Instructions to follow |
From the data below, copy exactly the lines that lie between the one holding "conduits de la" and the one holding "douillette et chaleureuse.", including both, and nothing more.

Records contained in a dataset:

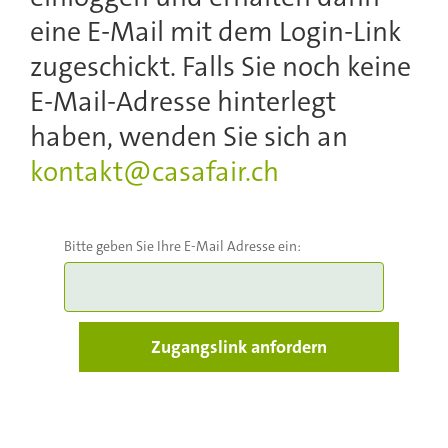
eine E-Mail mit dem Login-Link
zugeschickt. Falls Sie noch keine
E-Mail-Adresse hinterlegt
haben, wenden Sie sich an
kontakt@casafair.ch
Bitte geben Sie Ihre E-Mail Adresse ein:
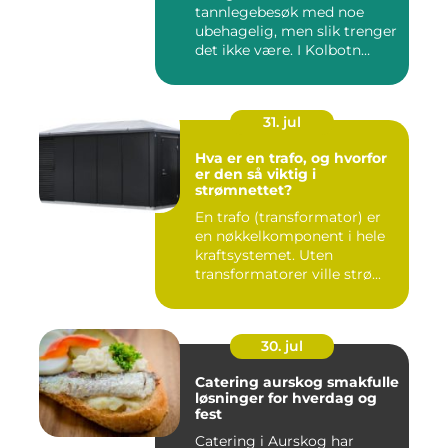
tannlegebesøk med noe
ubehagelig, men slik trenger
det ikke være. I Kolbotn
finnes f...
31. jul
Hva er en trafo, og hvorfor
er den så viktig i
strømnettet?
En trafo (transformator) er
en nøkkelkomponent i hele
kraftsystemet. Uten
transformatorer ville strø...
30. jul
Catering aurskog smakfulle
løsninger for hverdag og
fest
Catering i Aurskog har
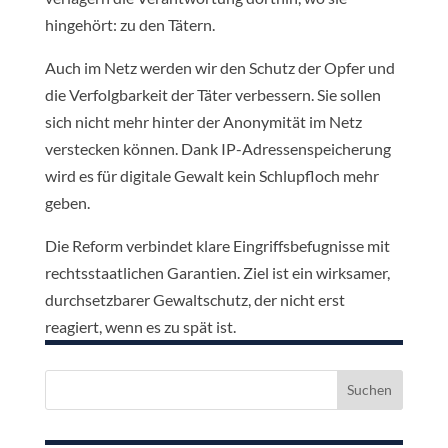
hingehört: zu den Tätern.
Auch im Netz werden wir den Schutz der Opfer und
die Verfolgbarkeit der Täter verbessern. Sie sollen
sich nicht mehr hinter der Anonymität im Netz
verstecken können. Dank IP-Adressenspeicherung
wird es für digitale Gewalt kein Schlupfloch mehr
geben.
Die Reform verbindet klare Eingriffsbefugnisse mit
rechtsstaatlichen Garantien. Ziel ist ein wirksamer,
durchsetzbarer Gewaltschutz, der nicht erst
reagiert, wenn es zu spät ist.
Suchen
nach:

...

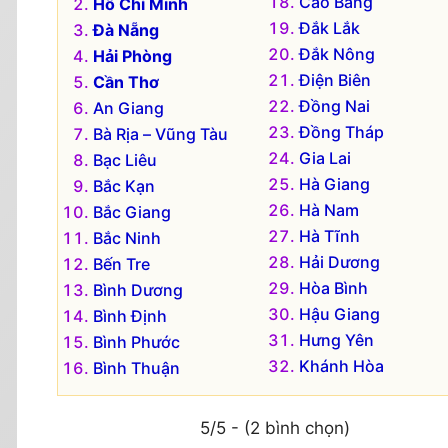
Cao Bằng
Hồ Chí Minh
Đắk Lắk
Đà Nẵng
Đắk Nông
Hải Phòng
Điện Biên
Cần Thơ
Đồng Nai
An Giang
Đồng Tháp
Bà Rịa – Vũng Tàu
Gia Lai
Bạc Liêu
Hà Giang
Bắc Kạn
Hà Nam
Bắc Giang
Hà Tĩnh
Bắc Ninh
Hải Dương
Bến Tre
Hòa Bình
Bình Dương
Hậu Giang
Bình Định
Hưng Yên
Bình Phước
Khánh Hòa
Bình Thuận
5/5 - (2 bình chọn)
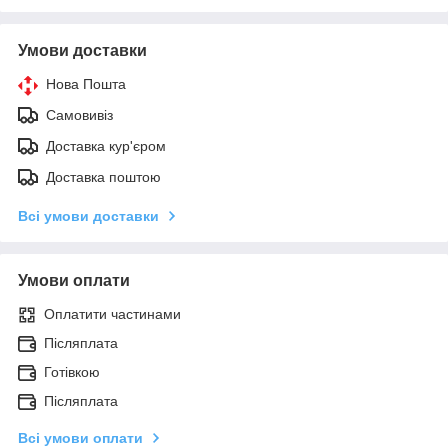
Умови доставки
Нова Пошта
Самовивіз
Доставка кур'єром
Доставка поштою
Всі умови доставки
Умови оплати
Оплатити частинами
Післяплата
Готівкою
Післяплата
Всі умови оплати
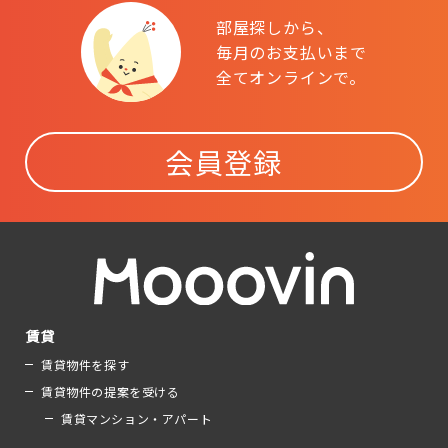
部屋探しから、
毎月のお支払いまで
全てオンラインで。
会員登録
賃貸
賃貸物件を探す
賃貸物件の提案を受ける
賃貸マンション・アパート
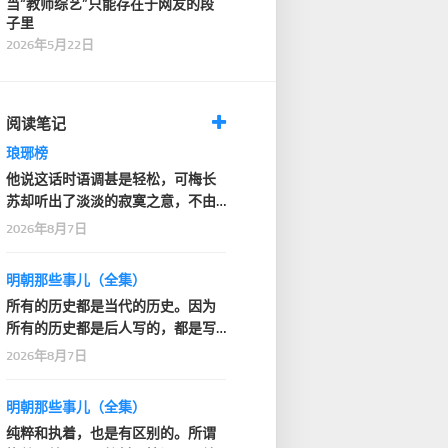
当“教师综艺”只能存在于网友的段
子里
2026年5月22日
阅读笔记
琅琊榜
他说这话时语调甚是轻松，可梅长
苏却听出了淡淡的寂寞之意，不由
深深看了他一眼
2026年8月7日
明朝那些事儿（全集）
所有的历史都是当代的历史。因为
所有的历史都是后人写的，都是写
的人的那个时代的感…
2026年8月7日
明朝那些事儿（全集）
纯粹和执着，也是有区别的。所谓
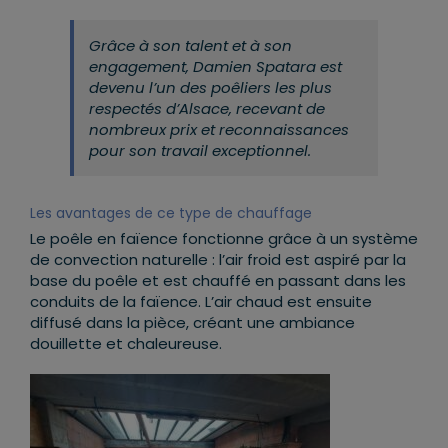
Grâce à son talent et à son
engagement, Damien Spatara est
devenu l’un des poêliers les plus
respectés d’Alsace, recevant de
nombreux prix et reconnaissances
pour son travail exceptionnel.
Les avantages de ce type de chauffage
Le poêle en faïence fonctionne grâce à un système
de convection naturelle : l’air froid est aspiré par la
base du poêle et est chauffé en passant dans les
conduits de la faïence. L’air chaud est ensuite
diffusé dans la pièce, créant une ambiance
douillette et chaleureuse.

==

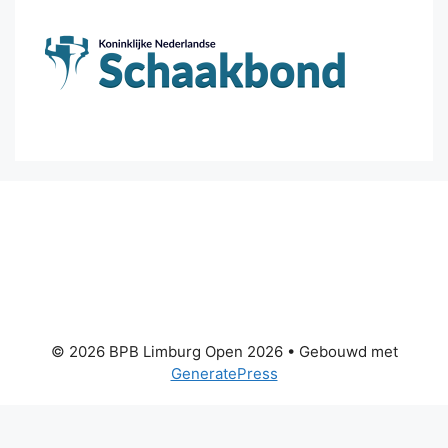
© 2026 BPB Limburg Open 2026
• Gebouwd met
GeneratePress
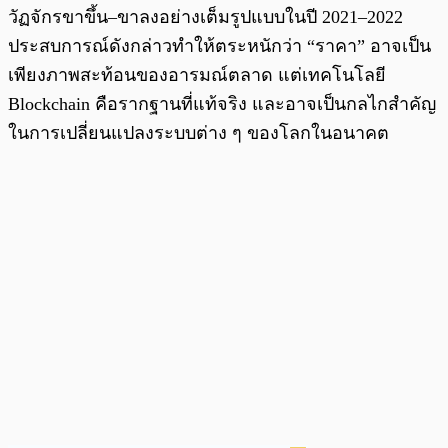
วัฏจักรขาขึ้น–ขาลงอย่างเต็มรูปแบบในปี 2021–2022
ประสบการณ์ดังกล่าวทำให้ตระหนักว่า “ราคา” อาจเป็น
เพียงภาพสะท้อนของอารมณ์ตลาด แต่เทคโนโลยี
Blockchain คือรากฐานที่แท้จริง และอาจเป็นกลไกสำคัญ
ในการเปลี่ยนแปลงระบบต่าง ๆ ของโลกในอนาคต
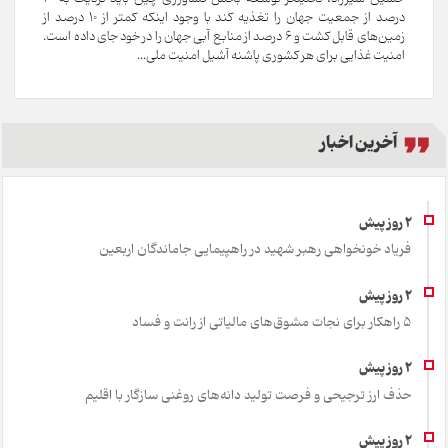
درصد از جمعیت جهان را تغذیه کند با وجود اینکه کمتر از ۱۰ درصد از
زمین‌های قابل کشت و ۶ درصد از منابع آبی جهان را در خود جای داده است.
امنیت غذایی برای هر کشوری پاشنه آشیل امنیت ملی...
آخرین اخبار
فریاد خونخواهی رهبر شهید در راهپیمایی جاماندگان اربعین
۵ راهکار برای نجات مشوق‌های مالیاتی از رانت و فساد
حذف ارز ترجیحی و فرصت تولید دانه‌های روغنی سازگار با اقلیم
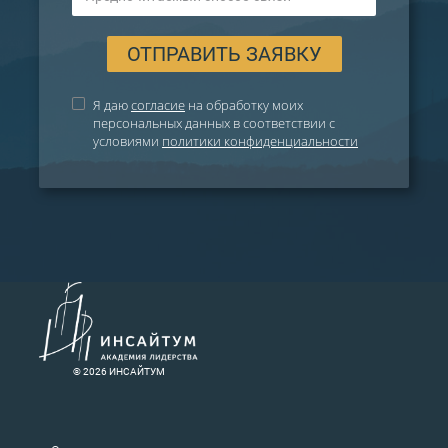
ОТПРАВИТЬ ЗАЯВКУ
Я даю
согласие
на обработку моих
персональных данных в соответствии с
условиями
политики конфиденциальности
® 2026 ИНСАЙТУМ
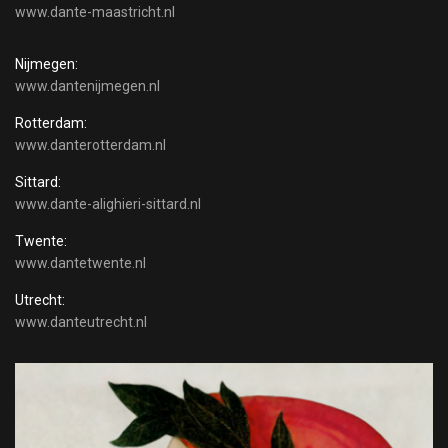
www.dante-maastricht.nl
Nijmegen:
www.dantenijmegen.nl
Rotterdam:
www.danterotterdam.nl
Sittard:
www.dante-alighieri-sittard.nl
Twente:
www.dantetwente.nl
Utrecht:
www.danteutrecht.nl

Your solution |
conduits de la faïence. L’air chaud est ensuite
diffusé dans la pièce, créant une ambiance
douillette et chaleureuse.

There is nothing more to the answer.